My father secured a rough slab of wood from somewhere to secure above our fireplace in the house I grew up in. I don’t remember what it looked like originally; I didn’t see it then. But when it was hung he’d stained and lacquered it. The top wasn’t perfectly flat so the candlesticks leaned just a smidge. We hung our Christmas stockings, literally, on the mantle with care and hoped St. Nick would find the cookies.

Sometime in the late ‘70s, I think, my mother gave my father a muzzleloader kit. He was surprised and enjoyed assembling it, staining the wood, learning about it. He shot and hunted with it a few times. These were the days before easy-clean smokeless powders and you hoped, I guess, a lead ball or slug would have some accuracy at 75 or 100 yards. It’s a 54-caliber Hawken, brass fittings, flintlock, set trigger, and to my knowledge hasn’t been fired in 30 years.
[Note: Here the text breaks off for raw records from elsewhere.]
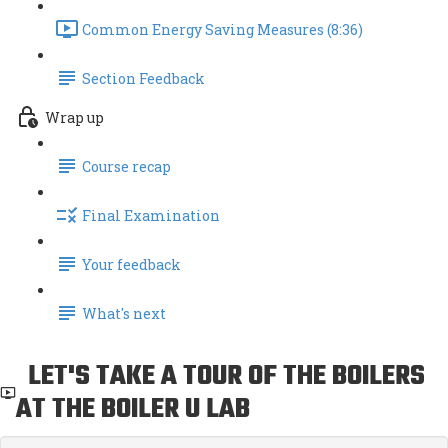
Common Energy Saving Measures (8:36)
Section Feedback
Wrap up
Course recap
Final Examination
Your feedback
What's next
LET'S TAKE A TOUR OF THE BOILERS
AT THE BOILER U LAB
Muzzleloading wasn’t for him and he hung the muzzleloader over our mantle. After my mother died that gun took on a little more sentiment for me. A few years ago I got it from him and, hopefully, after years of saying this, will hunt with it this season. Doe, buck, old, young … I don’t care, honestly. I’m not looking for some kind of RackMonster WallHanging “trophy buck” that someone else believes I and everyone should be pursuing. I’d just like to hunt with it and enjoy the connection to the past.
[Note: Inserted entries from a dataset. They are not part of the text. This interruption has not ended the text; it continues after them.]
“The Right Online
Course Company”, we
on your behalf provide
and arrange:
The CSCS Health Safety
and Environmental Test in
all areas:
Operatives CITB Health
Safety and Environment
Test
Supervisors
And so whenever I go to a hunting lodge or someone’s home, I glance around to see if there’s a gun over the mantle. Usually at the lodges there is one, a muzzleloader, hanging in a rack. I don’t take down the rifle or handle it, unless the owner does that and presents it to me. Being that presumptuous is uncouth.

You usually can tell a little about it without asking. Sometimes the wood is too clean and shiny, with no stain of age at the grip and along the forearm. The brass fittings may be free of fingerprints. This could be, of course, because they give it a good cleaning before hanging. But often, even with such a task, you can see the patina of age in an old firearm. That darkened area around the grip. Scuffs and dings. A smooth hammer.

The stories often are fabulous.

“My great-grandfather’s rifle he brought over the mountain from the east, passed down through the family.” … “My grandfather got this sometime back in the olden days and killed deer, and every male child in our family has killed a deer with it. “ … “This was in our family but lost for years until someone found it in an attic after Aunt Sue died.”

Sometimes they stand, admiring the rifle, with no intention of removing it. Dust shows it hasn’t been touched in years, perhaps out of respect or forgetfulness. After a while, some things in our lives just become another “thing” on the wall. And, other times, they will take down the rifle, hold it admiringly, proudly, feeing a connection to their past, before returning it to the perch.

Guns over the mantle are disappearing. I miss them, and appreciate them much more when I see them.